What is required:
There is one span to output from the data below: the lines starting at the line with "[YouTube] (122, 1466)" and ending at the line with "ION Element 4/3 Front Zip (611, 126)". Output it exactly, ends included, nothing more.

Saved data entries
****

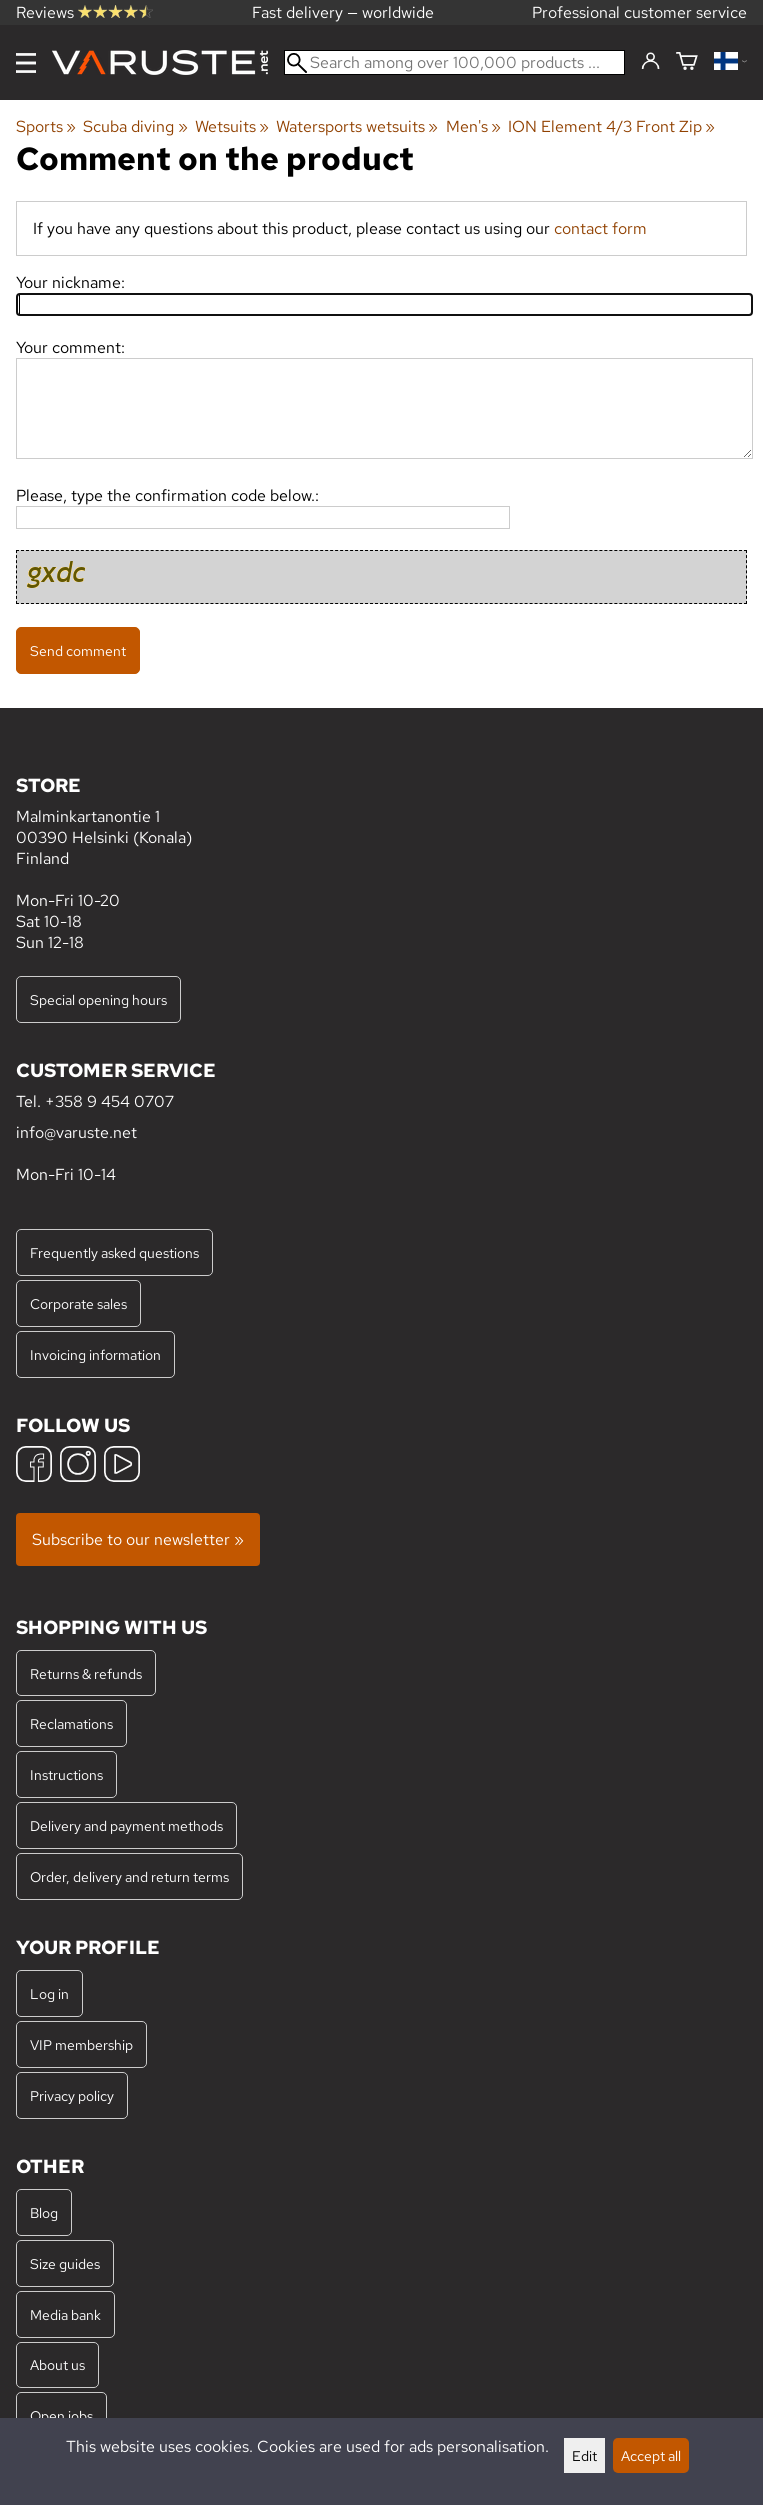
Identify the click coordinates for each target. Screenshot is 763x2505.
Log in (49, 1993)
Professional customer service (639, 12)
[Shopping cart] (687, 62)
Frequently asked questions (114, 1252)
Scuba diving (135, 126)
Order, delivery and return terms (129, 1876)
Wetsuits (232, 126)
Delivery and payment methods (126, 1825)
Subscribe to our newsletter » (138, 1539)
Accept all (651, 2455)
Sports (46, 126)
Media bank (65, 2314)
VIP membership (81, 2044)
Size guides (65, 2263)
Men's (473, 126)
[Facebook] (34, 1466)
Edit (584, 2455)
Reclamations (71, 1723)
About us (57, 2364)
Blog (44, 2212)
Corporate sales (78, 1303)
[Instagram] (78, 1466)
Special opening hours (98, 999)
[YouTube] (122, 1466)
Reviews (84, 12)
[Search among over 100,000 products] (454, 62)
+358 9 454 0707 (109, 1101)
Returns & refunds (86, 1673)
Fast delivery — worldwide (343, 12)
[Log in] (650, 62)
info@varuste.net (76, 1132)
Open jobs (61, 2415)
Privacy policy (72, 2095)
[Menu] (26, 63)
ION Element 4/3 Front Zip (611, 126)
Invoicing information (95, 1354)
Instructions (66, 1774)
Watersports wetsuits (357, 126)
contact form (600, 228)
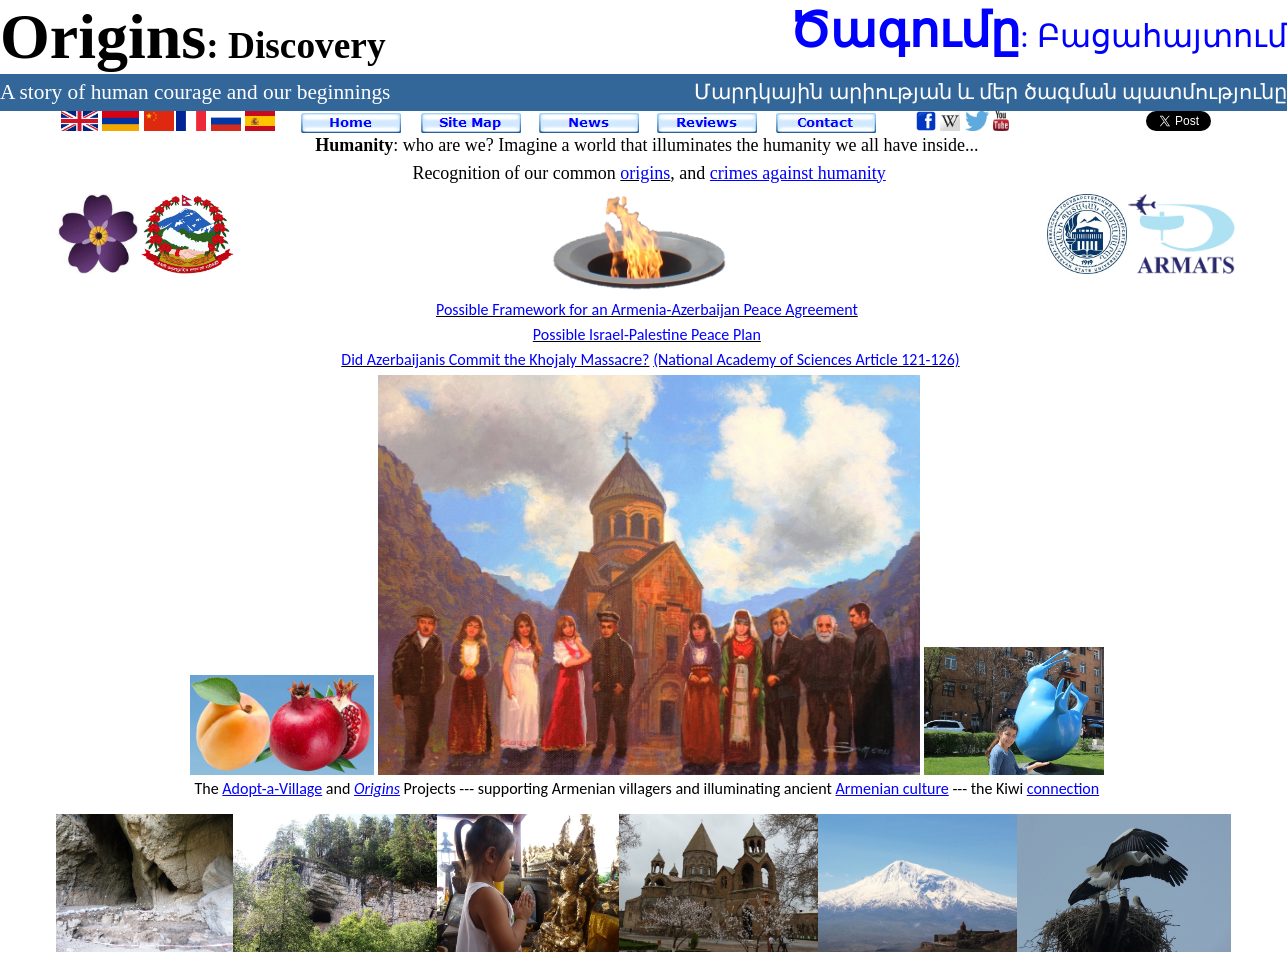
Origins (377, 788)
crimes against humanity (798, 173)
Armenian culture (892, 788)
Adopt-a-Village (272, 788)
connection (1063, 788)
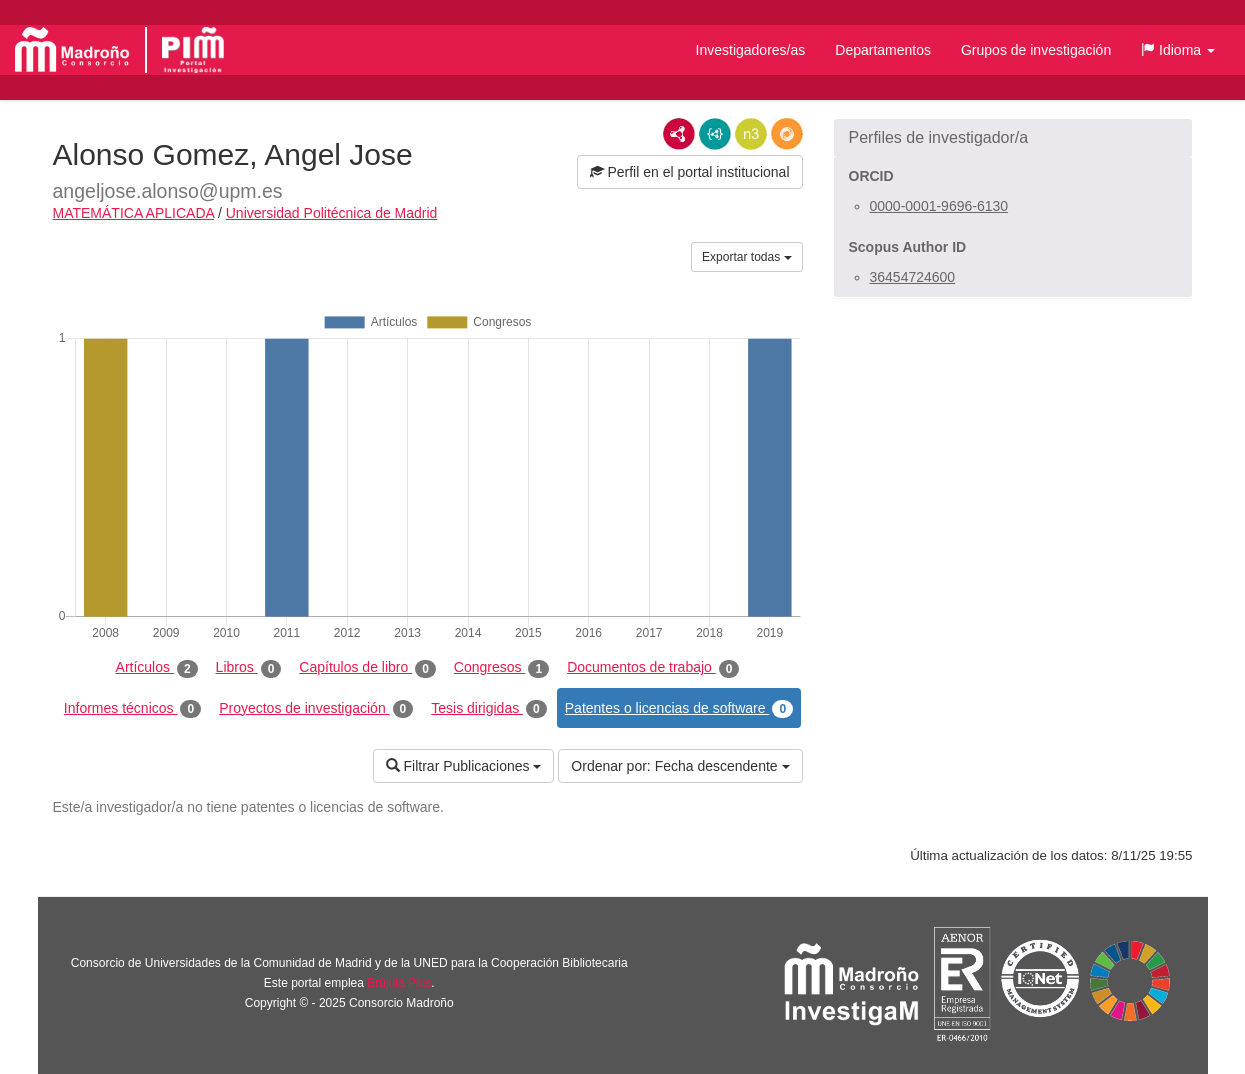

****

Solved exercise:
[YouTube] (122, 1466)
Reviews (84, 12)
[Search among over 100,000 products] (454, 62)
+358 9 454 0707 (109, 1101)
Returns & refunds (86, 1673)
Fast delivery — worldwide (343, 12)
[Log in] (650, 62)
info@varuste.net (76, 1132)
Open jobs (61, 2415)
Privacy policy (72, 2095)
[Menu] (26, 63)
ION Element 4/3 Front Zip (611, 126)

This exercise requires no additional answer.